What is Accumulation & Distribution?
The accumulation area on a technical analysis chart is characterized mainly by sideways price movement, which is seen by technical analysts and investors as indicative of large institutional investors accumulating, or buying, a large number of shares during the market cycle bottom support levels.
The polar opposite of the accumulation area, is the distribution area. The distribution zone is also characterized mainly by sideways price movement and signals institutional investors distributing, or selling their shares. Being able to recognize whether a stock is in the accumulation zone or the distribution zone is crucial to success in investing. Obviously, (this is going to sound like a broken record) the goal is to buy in the accumulation area and sell in the distribution area.
Understanding the Accumulation & Distribution Area
The accumulation & distribution area is important for technical analysts and investors to recognize when deciding to buy a financial instrument. Experienced investors look for patterns indicating an asset is at a high point, low point, or somewhere in between. The goal is to determine if an asset has momentum, and in which direction that is flowing. An asset in the accumulation area may be about to break out, while an asset in the distribution zone may be about to sell off. When the share price of a financial instrument doesn’t fall below a certain price level, and moves in a sideways range for an extended period, this can be an indication to investors that the asset is being accumulated by investors and as a result, will be moving up soon. On the other hand, when the share price of a financial instrument doesn’t break above a certain price level, and moves in a sideways range for an extended period, this is an indication to investors that the asset is being distributed by investors and as a result, will be a falling knife downwards very soon. In this next section, i’ll be demonstrating how to identify levels of support & resistance using a live chart example.
Example of Accumulation & Distribution
Taking a look at the 1W time frame of Ethereum (ETH), a top market cap cryptocurrency currently ranked #2, we can identify some pretty evident areas / zones of accumulation & distribution. Explained up above, accumulation & distribution zones are somewhat of a similar nature to levels of support & resistance. Notice on this ETH chart how the accumulation & distribution zones are placed at the same levels as the supports and resistance.

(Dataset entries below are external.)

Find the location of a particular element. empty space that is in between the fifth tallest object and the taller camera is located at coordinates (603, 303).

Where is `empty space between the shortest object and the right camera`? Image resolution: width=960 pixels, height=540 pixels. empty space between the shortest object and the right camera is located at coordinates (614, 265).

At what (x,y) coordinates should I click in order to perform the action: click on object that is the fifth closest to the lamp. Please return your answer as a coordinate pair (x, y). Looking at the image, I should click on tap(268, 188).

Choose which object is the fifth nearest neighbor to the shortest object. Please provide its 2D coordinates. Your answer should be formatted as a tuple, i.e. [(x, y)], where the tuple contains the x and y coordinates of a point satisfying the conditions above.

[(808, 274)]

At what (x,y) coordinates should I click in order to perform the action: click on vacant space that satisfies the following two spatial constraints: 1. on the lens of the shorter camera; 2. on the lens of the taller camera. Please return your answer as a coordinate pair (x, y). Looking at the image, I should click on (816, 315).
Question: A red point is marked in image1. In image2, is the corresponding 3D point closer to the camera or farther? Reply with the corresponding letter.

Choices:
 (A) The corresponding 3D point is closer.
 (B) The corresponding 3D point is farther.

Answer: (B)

I first identified the level of support at the start of the uptrend and marked out the body and the wick of that candle. In between those two levels, $275 & $303.25, represents an accumulation area (marked out green). Any price of Ethereum below the accumulation area is a great entry price for the long term. This is the period of time where the smart money or institutional players buy their shares. On this particular chart, the accumulation area span from September 2018 – July 2020 until it broke out and hit both distribution areas in December 2020. Similar to how I marked the accumulation area, I identified the level of resistance at the swing high of the uptrend and marked out the body and the wick of that candle. In between those two levels, $1110.14 & $1420.00, represents a distribution area (marked out red and split into two major levels). Any share price above the distribution area is a great exit price to sell and look for a re-entry price. Looking at the chart we can see that the peak price for Ethereum was just a little bit over $1,420 and rejected from there and dipped below the top distribution level.
Psychology in Accumulation & Distribution Zones
Round numbers often represent the major psychological turning points at which many traders will make buy or sell decisions – making this one type of universal support and resistance that tends to be seen across a large number of financial assets.

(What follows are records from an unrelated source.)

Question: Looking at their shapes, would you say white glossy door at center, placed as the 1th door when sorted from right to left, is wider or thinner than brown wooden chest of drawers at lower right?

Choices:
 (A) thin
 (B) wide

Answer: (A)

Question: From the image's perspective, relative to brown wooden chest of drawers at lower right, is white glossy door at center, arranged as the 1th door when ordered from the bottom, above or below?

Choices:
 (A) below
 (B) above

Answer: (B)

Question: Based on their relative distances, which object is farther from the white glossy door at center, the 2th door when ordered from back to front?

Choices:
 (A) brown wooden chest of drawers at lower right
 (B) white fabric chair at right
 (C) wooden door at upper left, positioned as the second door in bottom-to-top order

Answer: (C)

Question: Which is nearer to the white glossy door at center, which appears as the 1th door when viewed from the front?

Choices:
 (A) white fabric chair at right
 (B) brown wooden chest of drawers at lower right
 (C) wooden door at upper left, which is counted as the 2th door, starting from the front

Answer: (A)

Round numbers like 10, 20, 50, 100 and 1,000 tend to be important in the psychology of where the accumulation & distribution zones are located. Buyers will often purchase large amounts of a financial asset once the price starts to fall toward a major round number such as $100, which makes it more difficult for the shares of that asset to fall below the level. On the other hand, sellers start to sell off a stock as it moves towards a round number peak, making it difficult to move past this upper level as well. It is the increased buying and selling pressure at these levels that makes them important points of accumulation & distribution, and in many cases, major psychological points as well.
The accumulation & distribution zones created by psychological levels aren’t necessarily the strongest levels and can’t guarantee those psychological levels are worth marking out on the chart. All of the zones marked on the chart are found on the chart and the chart only. The market makers are very good at creating the random walk in the market and understand that we understand these price movements, so they make it difficult for us on purpose. That is why I don’t mark out psychological levels based off the psychology, and solely base all of my levels based on what i’m given on the charts.
The Importance of Accumulation & Distribution
Just like support and resistance levels in technical analysis, accumulation and distribution are important tools and often referred to as the backbone of technical analysis, because it can be used to make trading decisions and identify when a trend is reversing. For example, if a trader identifies an important distribution zone that has been tested several times but never broken, he or she may decide to take profits as the financial instrument moves toward this point because it is increasingly less likely that it will move past this level.
Accumulation and distribution zones both test and confirm trends and need to be monitored by anyone who uses technical analysis. It is important to note, however, that a break beyond an accumulation or distribution zone does not always indicate a reversal in the trend.